Archive

Archive for October 31, 2009

Simple vs Forced – Query Parameterization

October 31, 2009 Leave a comment

On the drive back from a relaxing week off I had decided to write about Query Parameterization – this is the process where the query optimizer works on ad-hoc queries and chooses to take literal values used within a query predicate, and turn it into a parameter on the fly.

This optimised query is then the one used to check the query cache, and not the original query string, so it can result in a far higher percentage of query plan cache hits than would otherwise occur on ad-hoc queries.

 There are two modes to this feature, and neither of them is ‘off’, you automatically have ‘simple’ parameterization turned on, and can increase this to ‘forced’ mode for your database if you desire. The difference in the two modes is that the simple mode will only deal with relatively simple literal values within the predicates, and will not consider every literal a candidate for parameterization.

So, overall it sounds a good thing but there are some known problems to parameterization, or parameter sniffing as it is oft called – the query plan generated for a given value of the parameter is not necessarily the optimal plan for another. Consider a search on a personnel database where the EmployeeAge is between 95 and 99 – Assuming an index is in place, you can already expect the data quantities to be low to nill, so the index will not tip and an index seek is the expected behaviour.

If the next time the query is executed the value is from 20 to 60, the number of people matching that value would be very high, yet the query plan in cache has already chosen the method by which the query will be executed, and it is no longer the most optimal.

From a user’s perspective this will lead what appears to be random / non-deterministic behaviour – sometimes the query will be very fast and other times it will be slow. There will not necessarily be a pattern to the behaviour because the query might be removed from cache when it is under memory pressure, or for a wide variety of other reasons the plan might be invalidated, the simplest being a data statistics invalidation.

So with the knowledge that parameter sniffing can cause issues, when should you consider investing the time into testing this setting? The time and effort to test could be considerable so I have written how I would come to that decision.

 The first thing I check is the CPU utilisation on the SQL Server, in theory there should be some kind of issue forcing this to be considered and one of the issues that can occur from insufficient parameterization is an increase in the CPU utilisation due to a high query compilation rate. There are a lot of other reasons that can cause a high CPU such as incorrect indexing leading to table scans etc, but for the purpose of this explanation, we can assume that has already been checked and was not enough.

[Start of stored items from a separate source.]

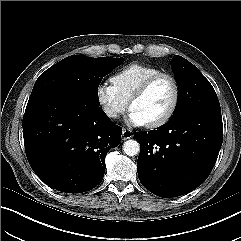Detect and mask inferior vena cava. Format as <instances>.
Returning <instances> with one entry per match:
<instances>
[{
	"mask_svg": "<svg viewBox=\"0 0 241 241\" xmlns=\"http://www.w3.org/2000/svg\"><path fill=\"white\" fill-rule=\"evenodd\" d=\"M106 114L109 116V117H112V118H116L117 117V113L112 110V109H108L106 110Z\"/></svg>",
	"mask_w": 241,
	"mask_h": 241,
	"instance_id": "obj_1",
	"label": "inferior vena cava"
}]
</instances>
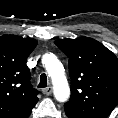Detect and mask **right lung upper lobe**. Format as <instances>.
<instances>
[{
    "label": "right lung upper lobe",
    "instance_id": "cb5924a9",
    "mask_svg": "<svg viewBox=\"0 0 118 118\" xmlns=\"http://www.w3.org/2000/svg\"><path fill=\"white\" fill-rule=\"evenodd\" d=\"M36 45L32 38L0 37V118H28L38 102L25 64Z\"/></svg>",
    "mask_w": 118,
    "mask_h": 118
}]
</instances>
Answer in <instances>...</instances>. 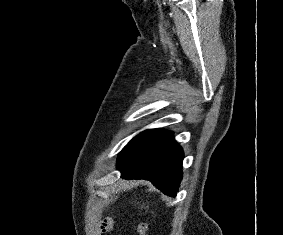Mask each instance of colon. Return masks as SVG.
Masks as SVG:
<instances>
[{
  "label": "colon",
  "mask_w": 283,
  "mask_h": 235,
  "mask_svg": "<svg viewBox=\"0 0 283 235\" xmlns=\"http://www.w3.org/2000/svg\"><path fill=\"white\" fill-rule=\"evenodd\" d=\"M148 225L145 222H142L138 225L137 232L139 235H146Z\"/></svg>",
  "instance_id": "5ec220e1"
}]
</instances>
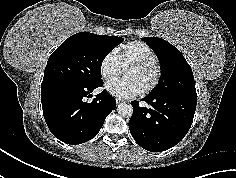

The second performance counters I would check are:

SQLServer : SQL Statistics: Auto-Param Attempts/Sec
SQLServer : SQL Statistics: Batch Request / Sec

I could also check the plan cache hit ratio, or the SQL Compilations / sec figures, but having the Auto-Params and Batch figure per sec allows you to do a rough calculation on the ratio of incoming batches compared to the number of queries that auto-paramerterization is being attempted on (successfully or not). The higher the ratio, then the more ad-hoc queries are already being affected by the ‘simple’ mode parameterization.

If I see a high ratio, the next check would be on the plan cache statistics, primarily:

SQL Server : Plan Cache : Cache Object Counts for SQL Plans
SQL Server : Plan Cache : Cache Pages for SQL Plans

This is to try get a judge of how many plans are sitting in the cache / whether the cache is under memory pressure. If you have a high number of SQL plan objects / cached pages then you can calculate whether you are under memory pressure. You can also look at the buffer manager performance counter for the page life expectancy value, but this could be a bit misleading since data pages will also be affecting this.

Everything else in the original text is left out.